Who? Polish science fiction legend Stanisław Lem, the chap who wrote the story for the film Solaris.
What? A series of whimsical short stories following the escapades of two robot engineers (that is, robots who are also engineers – although they do make further robots), the annoyingly-named Klapaucius and Trurl.
When? 1965 in Polish, 1970-odd in our parlance.
How? Guiding the robots through a vaguely-connected series of anecdotal scrapes, usually facilitated by the pair’s struggle to satisfy the overstretched specs of their (typically royal) employers.
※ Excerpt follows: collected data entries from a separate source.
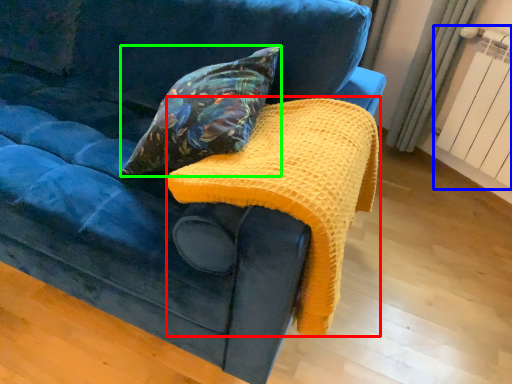 Question: Considering the real-world distances, which object is closest to blanket (highlighted by a red box)? radiator (highlighted by a blue box) or pillow (highlighted by a green box).

Choices:
 (A) radiator
 (B) pillow

Answer: (B) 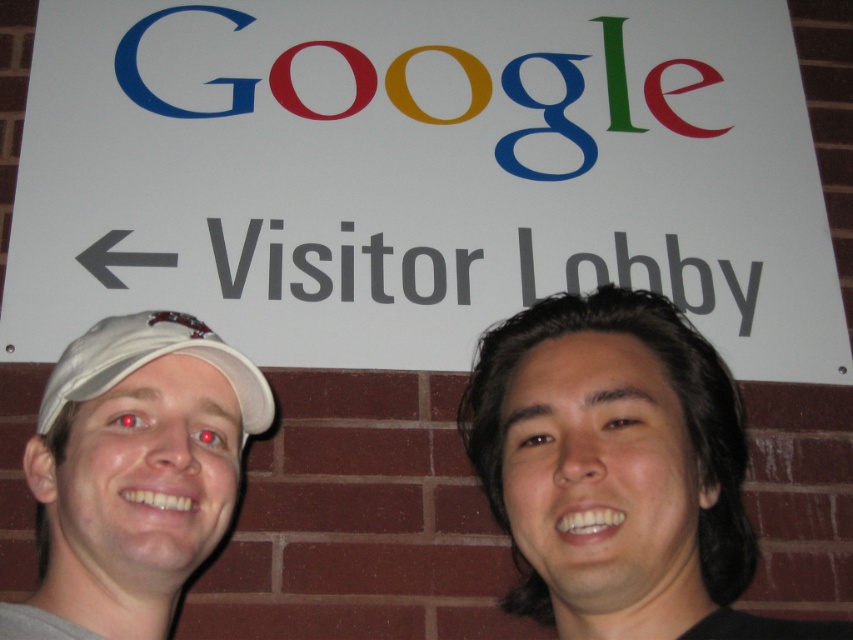 Question: Is white paper sign at upper center positioned in front of white fabric baseball cap at left?

Choices:
 (A) yes
 (B) no

Answer: (B)

Question: Considering the relative positions of white paper sign at upper center and white matte cap at left in the image provided, where is white paper sign at upper center located with respect to white matte cap at left?

Choices:
 (A) right
 (B) left

Answer: (A)

Question: Which object is positioned farthest from the white fabric baseball cap at left?

Choices:
 (A) white matte cap at left
 (B) white paper sign at upper center

Answer: (B)

Question: Which of the following is the closest to the observer?

Choices:
 (A) white paper sign at upper center
 (B) white fabric baseball cap at left
 (C) black hair at right
 (D) white matte cap at left

Answer: (C)

Question: Considering the real-world distances, which object is farthest from the white matte cap at left?

Choices:
 (A) white paper sign at upper center
 (B) white fabric baseball cap at left

Answer: (A)

Question: Is black hair at right above white fabric baseball cap at left?

Choices:
 (A) no
 (B) yes

Answer: (A) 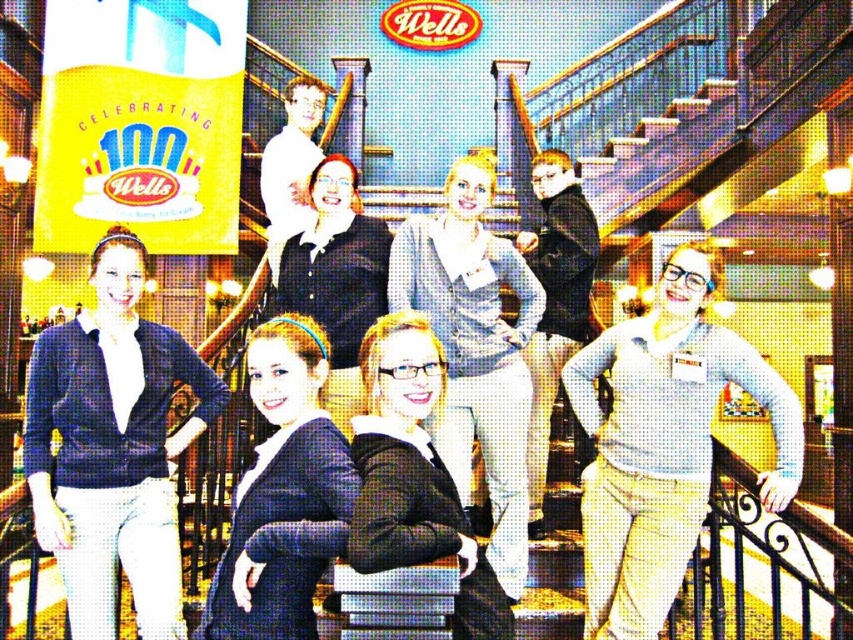 In the scene shown: You are standing at the camera position and want to walk to point (279, 493). Is the distance more than 60 feet?

Yes, the distance between the camera and point (279, 493) is 64.63 feet, which is more than 60 feet. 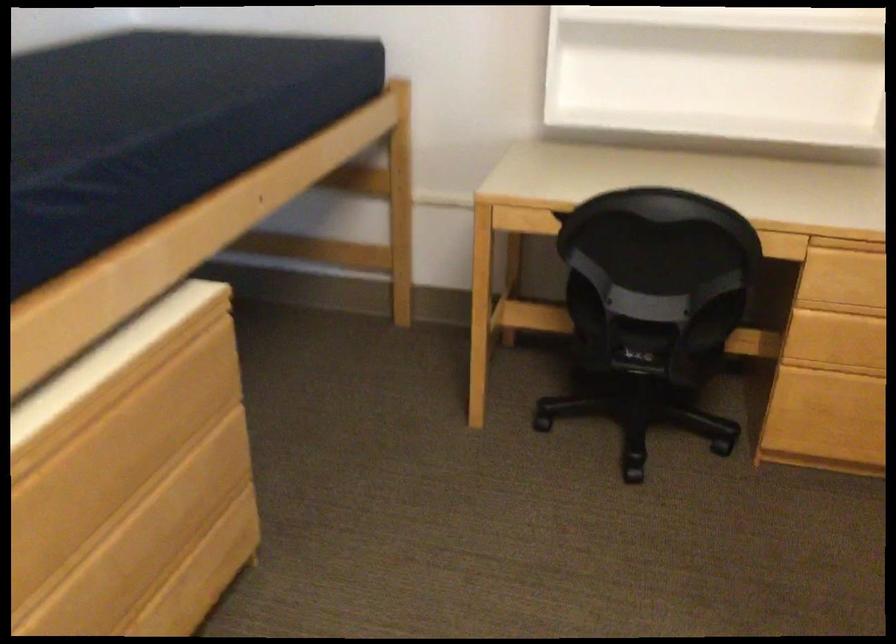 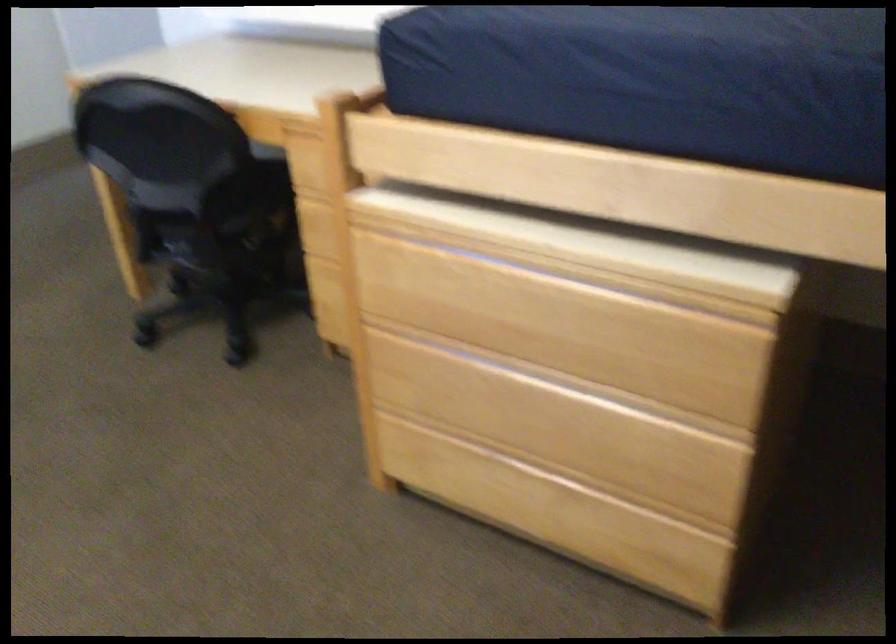 Find the pixel in the second image that matches [124,565] in the first image.

(529, 410) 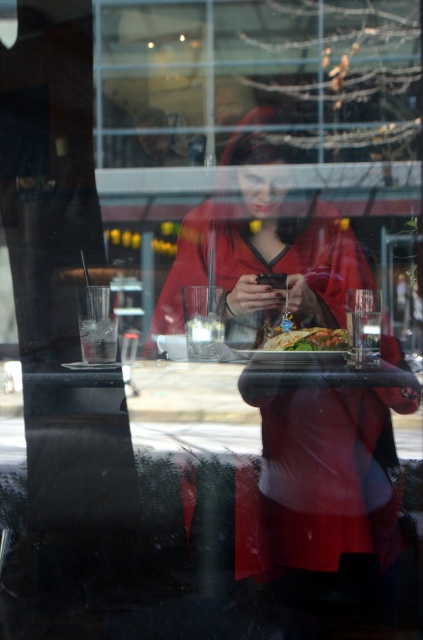 You are a delivery person standing outside the window. You want to hand over a package to the person wearing the matte red coat at center. Can you reach them through the window?

The matte red coat at center is 23.45 inches away from the viewer. Since the typical window pane allows reaching up to 24 inches, you can just barely reach the person wearing the matte red coat at center through the window.

In the scene shown: You are a painter standing in front of the transparent glass window at upper center and the green leafy salad at center. You want to paint the object that is taller. Which one should you choose?

The transparent glass window at upper center is much taller than the green leafy salad at center, so you should choose the transparent glass window at upper center to paint.

You are holding a camera and want to take a photo of the transparent glass window at upper center. The camera requires a minimum distance of 20 inches to focus properly. Can you take the photo without moving the camera?

The transparent glass window at upper center and camera are 22.34 inches apart from each other, which is more than the required 20 inches. Therefore, you can take the photo without moving the camera. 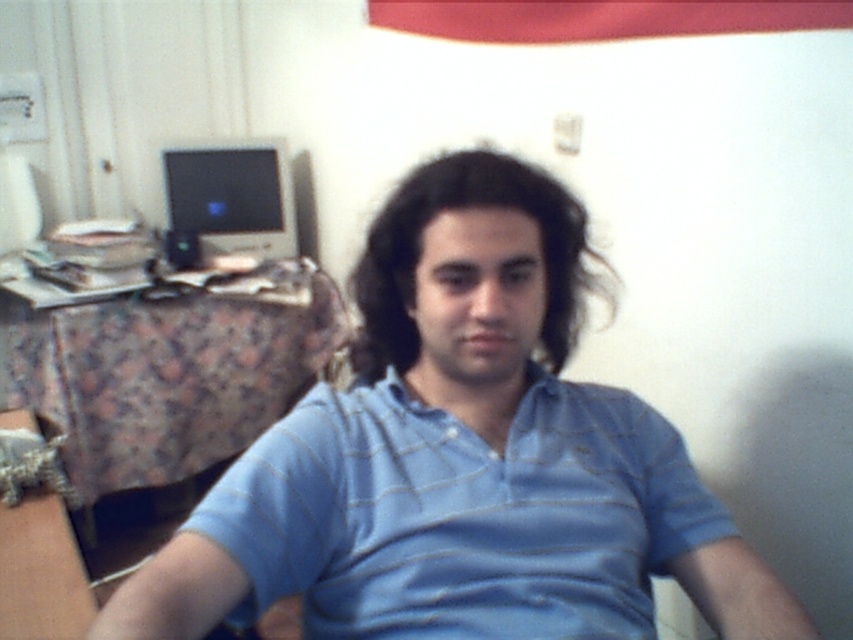 Question: Among these points, which one is farthest from the camera?

Choices:
 (A) (485, 186)
 (B) (311, 584)
 (C) (215, 176)
 (D) (553, 248)

Answer: (C)

Question: Which point appears closest to the camera in this image?

Choices:
 (A) (582, 448)
 (B) (447, 192)
 (C) (231, 216)

Answer: (B)

Question: Which of the following is the farthest from the observer?

Choices:
 (A) (409, 256)
 (B) (236, 147)
 (C) (384, 212)

Answer: (B)

Question: Does blue striped shirt at center have a smaller size compared to dark brown wavy hair at center?

Choices:
 (A) no
 (B) yes

Answer: (A)

Question: Can you confirm if blue striped shirt at center is positioned to the right of dark brown wavy hair at center?

Choices:
 (A) yes
 (B) no

Answer: (A)

Question: Does blue striped shirt at center have a lesser width compared to dark brown wavy hair at center?

Choices:
 (A) yes
 (B) no

Answer: (B) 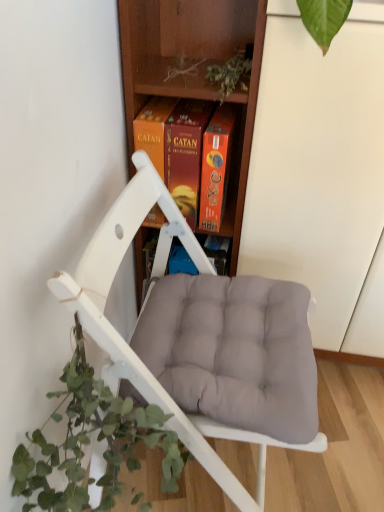 Question: Is white matte chair at center in front of green leafy plant at lower left?

Choices:
 (A) no
 (B) yes

Answer: (A)

Question: Can you confirm if white matte chair at center is smaller than green leafy plant at lower left?

Choices:
 (A) yes
 (B) no

Answer: (B)

Question: Is the position of white matte chair at center more distant than that of green leafy plant at lower left?

Choices:
 (A) no
 (B) yes

Answer: (B)

Question: Considering the relative sizes of white matte chair at center and green leafy plant at lower left in the image provided, is white matte chair at center shorter than green leafy plant at lower left?

Choices:
 (A) no
 (B) yes

Answer: (A)

Question: From the image's perspective, is white matte chair at center beneath green leafy plant at lower left?

Choices:
 (A) yes
 (B) no

Answer: (B)

Question: Is green leafy plant at lower left bigger or smaller than white matte chair at center?

Choices:
 (A) big
 (B) small

Answer: (B)

Question: From a real-world perspective, is green leafy plant at lower left above or below white matte chair at center?

Choices:
 (A) above
 (B) below

Answer: (B)

Question: In the image, is green leafy plant at lower left on the left side or the right side of white matte chair at center?

Choices:
 (A) left
 (B) right

Answer: (A)

Question: Is green leafy plant at lower left in front of or behind white matte chair at center in the image?

Choices:
 (A) front
 (B) behind

Answer: (A)

Question: In terms of height, does white matte chair at center look taller or shorter compared to green leafy plant at lower left?

Choices:
 (A) tall
 (B) short

Answer: (A)

Question: Considering the positions of white matte chair at center and green leafy plant at lower left in the image, is white matte chair at center wider or thinner than green leafy plant at lower left?

Choices:
 (A) thin
 (B) wide

Answer: (B)

Question: Is white matte chair at center situated inside green leafy plant at lower left or outside?

Choices:
 (A) outside
 (B) inside

Answer: (A)

Question: From a real-world perspective, is white matte chair at center positioned above or below green leafy plant at lower left?

Choices:
 (A) above
 (B) below

Answer: (A)

Question: Relative to green leafy plant at lower left, is wooden at center in front or behind?

Choices:
 (A) behind
 (B) front

Answer: (A)

Question: Considering the positions of point (208, 26) and point (79, 417), is point (208, 26) closer or farther from the camera than point (79, 417)?

Choices:
 (A) farther
 (B) closer

Answer: (A) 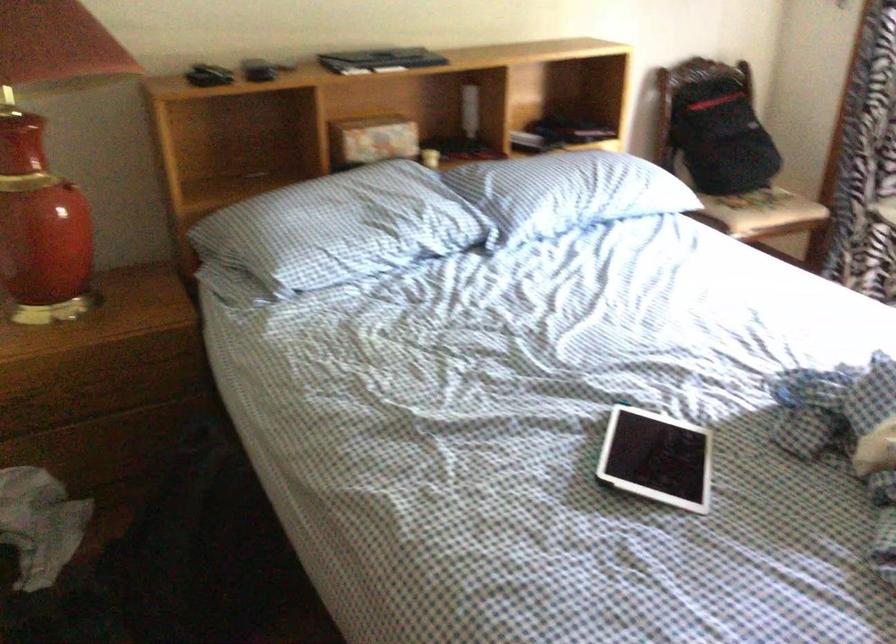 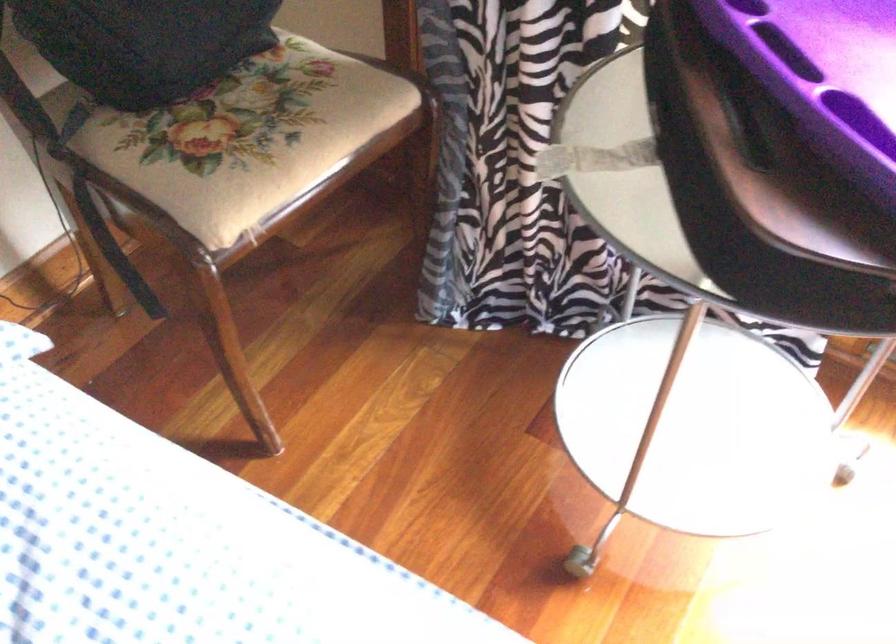 Find the pixel in the second image that matches (x=772, y=194) in the first image.

(259, 145) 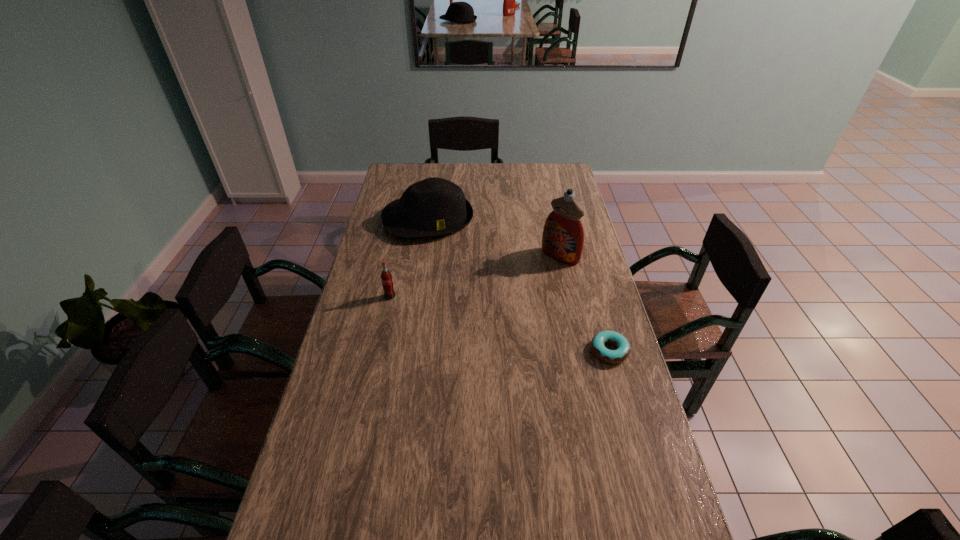 Locate an element on the screen. Image resolution: width=960 pixels, height=540 pixels. free spot on the desktop that is between the second nearest object and the doughnut and is positioned on the front surface of the third nearest object is located at coordinates (492, 322).

Locate an element on the screen. vacant space on the desktop that is between the third farthest object and the nearest object and is positioned on the front-facing side of the farthest object is located at coordinates (468, 316).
Why? Lem’s stories, flush with scientific, philosophical and political absurdities, fall somewhere between Italo Calvino’s Cosmicomics and Douglas Adams’ Hitchhiker’s Guide: funnier than the first, meatier than the latter. Lem’s visions of failed utopian projects are particularly poignant when considered under the oppression faced by science fiction writers in the Soviet Bloc, and those stories which are not utterly ridiculous are actually full of insight. It is unfortunate in part that these insights are often buried under operatic space babble and endless, exhausting neologisms, but regardless the core does not suffer meltdown. The Cyberiad has an atomic quality and, like Calvino’s Cosmicomics, allows itself the scope of universal creators and destroyers. It is also, aptly, rather silly.
The Cyberiad is available as a Penguin Modern Classics paperback in an ambitious translation by Michael Kandel with illustrations by Daniel Mroz.